◆ Records supplied:
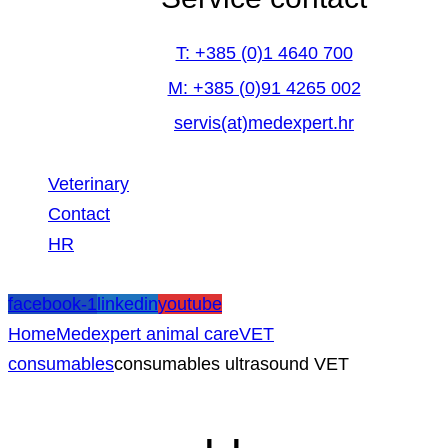
T: +385 (0)1 4640 700
M: +385 (0)91 4265 002
servis(at)medexpert.hr
Veterinary
Contact
HR
facebook-1
linkedin
youtube
Home
Medexpert animal care
VET
consumables
consumables ultrasound VET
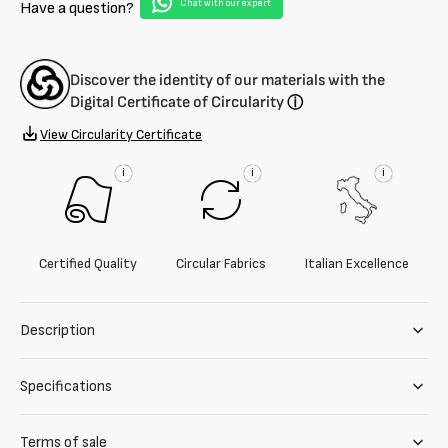
Chat with our expert
Have a question?
Discover the identity of our materials with the
Digital Certificate of Circularity
ⓘ
View Circularity Certificate
i
i
i
Certified Quality
Circular Fabrics
Italian Excellence
Description
Specifications
Terms of sale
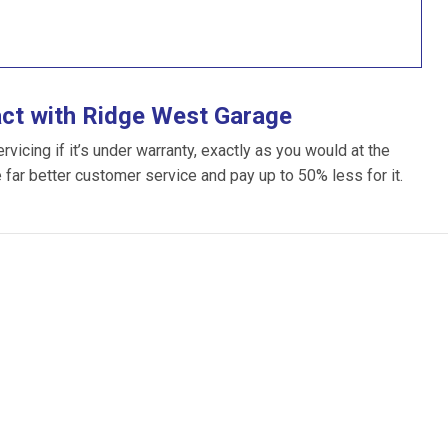
act with Ridge West Garage
icing if it’s under warranty, exactly as you would at the
e far better customer service and pay up to 50% less for it.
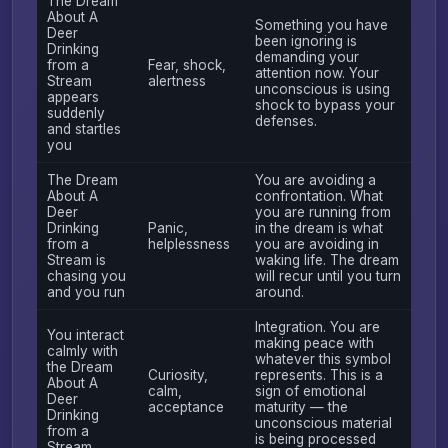
The Dream
About A
Something you have
Deer
been ignoring is
Drinking
demanding your
from a
Fear, shock,
attention now. Your
Stream
alertness
unconscious is using
appears
shock to bypass your
suddenly
defenses.
and startles
you
The Dream
You are avoiding a
About A
confrontation. What
Deer
you are running from
Drinking
Panic,
in the dream is what
from a
helplessness
you are avoiding in
Stream is
waking life. The dream
chasing you
will recur until you turn
and you run
around.
Integration. You are
You interact
making peace with
calmly with
whatever this symbol
the Dream
Curiosity,
represents. This is a
About A
calm,
sign of emotional
Deer
acceptance
maturity — the
Drinking
unconscious material
from a
is being processed
Stream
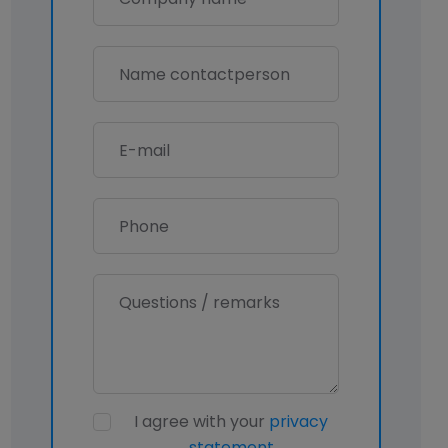
I agree with your
privacy
statement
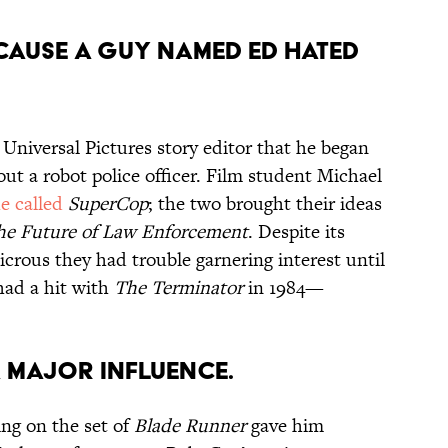
ECAUSE A GUY NAMED ED HATED
Universal Pictures story editor that he began
out a robot police officer. Film student Michael
e called
SuperCop
; the two brought their ideas
he Future of Law Enforcement
. Despite its
udicrous they had trouble garnering interest until
ad a hit with
The Terminator
in 1984—
A MAJOR INFLUENCE.
ng on the set of
Blade Runner
gave him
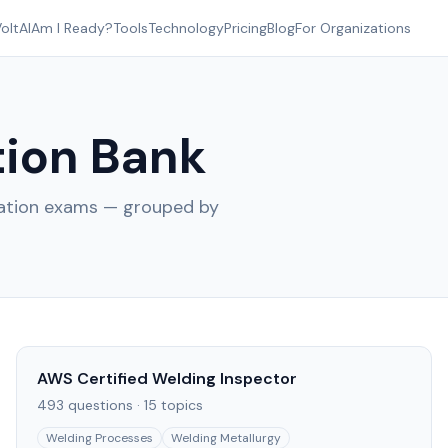
oltAI
Am I Ready?
Tools
Technology
Pricing
Blog
For Organizations
ion Bank
cation exams — grouped by
AWS Certified Welding Inspector
493
questions ·
15
topics
Welding Processes
Welding Metallurgy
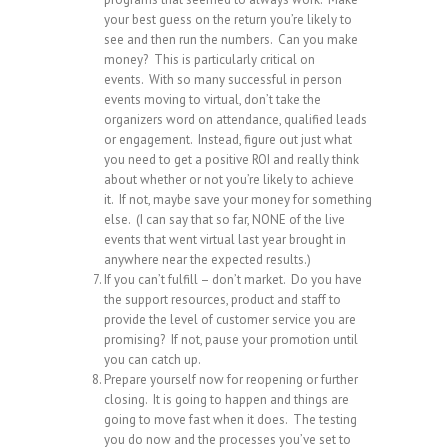
your best guess on the return you’re likely to
see and then run the numbers. Can you make
money? This is particularly critical on
events. With so many successful in person
events moving to virtual, don’t take the
organizers word on attendance, qualified leads
or engagement. Instead, figure out just what
you need to get a positive ROI and really think
about whether or not you’re likely to achieve
it. If not, maybe save your money for something
else. (I can say that so far, NONE of the live
events that went virtual last year brought in
anywhere near the expected results.)
If you can’t fulfill – don’t market. Do you have
the support resources, product and staff to
provide the level of customer service you are
promising? If not, pause your promotion until
you can catch up.
Prepare yourself now for reopening or further
closing. It is going to happen and things are
going to move fast when it does. The testing
you do now and the processes you’ve set to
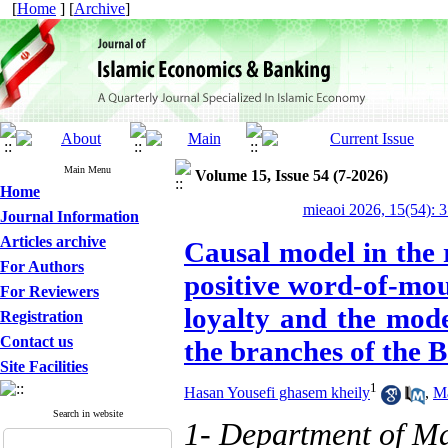
[
Home
] [
Archive
]
Main Menu
Volume 15, Issue 54 (7-2026)
Home
mieaoi 2026, 15(54): 
Journal Information
Articles archive
Causal model in the 
For Authors
positive word-of-mou
For Reviewers
loyalty and the mod
Registration
Contact us
the branches of the 
Site Facilities
1
Hasan Yousefi ghasem kheily
,
M
Search in website
1- Department of M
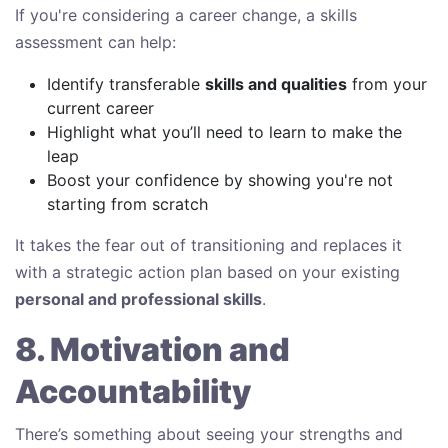
If you're considering a career change, a skills
assessment can help:
Identify transferable
skills and qualities
from your
current career
Highlight what you’ll need to learn to make the
leap
Boost your confidence by showing you're not
starting from scratch
It takes the fear out of transitioning and replaces it
with a strategic action plan based on your existing
personal and professional skills
.
8. Motivation and
Accountability
There’s something about seeing your strengths and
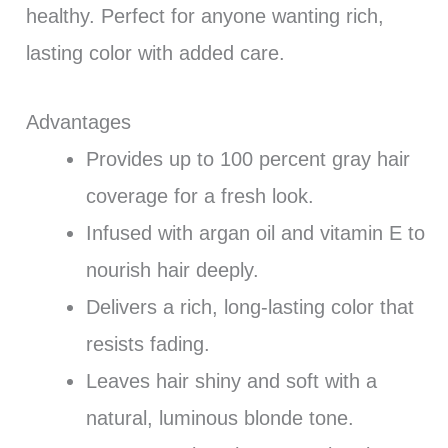
healthy. Perfect for anyone wanting rich,
lasting color with added care.
Advantages
Provides up to 100 percent gray hair
coverage for a fresh look.
Infused with argan oil and vitamin E to
nourish hair deeply.
Delivers a rich, long-lasting color that
resists fading.
Leaves hair shiny and soft with a
natural, luminous blonde tone.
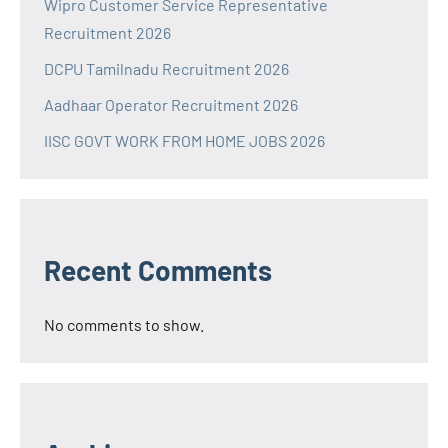
Wipro Customer Service Representative
Recruitment 2026
DCPU Tamilnadu Recruitment 2026
Aadhaar Operator Recruitment 2026
IISC GOVT WORK FROM HOME JOBS 2026
Recent Comments
No comments to show.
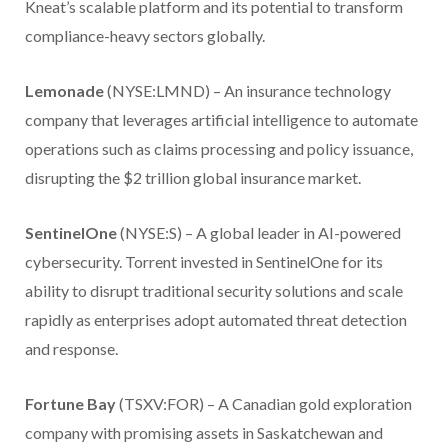
Kneat’s scalable platform and its potential to transform
compliance-heavy sectors globally.
Lemonade
(NYSE:LMND) – An insurance technology
company that leverages artificial intelligence to automate
operations such as claims processing and policy issuance,
disrupting the $2 trillion global insurance market.
SentinelOne
(NYSE:S) – A global leader in AI-powered
cybersecurity. Torrent invested in SentinelOne for its
ability to disrupt traditional security solutions and scale
rapidly as enterprises adopt automated threat detection
and response.
Fortune Bay
(TSXV:FOR) – A Canadian gold exploration
company with promising assets in Saskatchewan and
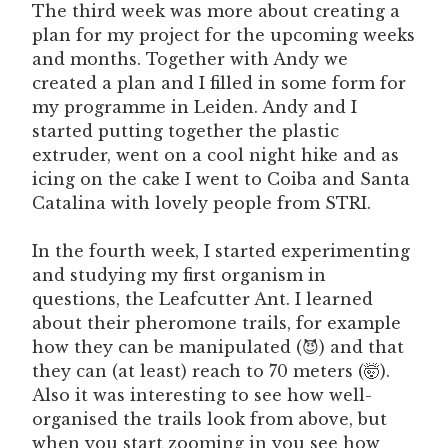
The third week was more about creating a
plan for my project for the upcoming weeks
and months. Together with Andy we
created a plan and I filled in some form for
my programme in Leiden. Andy and I
started putting together the plastic
extruder, went on a cool night hike and as
icing on the cake I went to Coiba and Santa
Catalina with lovely people from STRI.
In the fourth week, I started experimenting
and studying my first organism in
questions, the Leafcutter Ant. I learned
about their pheromone trails, for example
how they can be manipulated (😈) and that
they can (at least) reach to 70 meters (🤯).
Also it was interesting to see how well-
organised the trails look from above, but
when you start zooming in you see how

◆ Work order:
Output, from the data above, the lines from the line with "events moving to virtual, don’t take the" to the line with "provide the level of customer service you are" exactly as they stand, both ends included and nothing else.

◆ Task solution:
events moving to virtual, don’t take the
organizers word on attendance, qualified leads
or engagement. Instead, figure out just what
you need to get a positive ROI and really think
about whether or not you’re likely to achieve
it. If not, maybe save your money for something
else. (I can say that so far, NONE of the live
events that went virtual last year brought in
anywhere near the expected results.)
If you can’t fulfill – don’t market. Do you have
the support resources, product and staff to
provide the level of customer service you are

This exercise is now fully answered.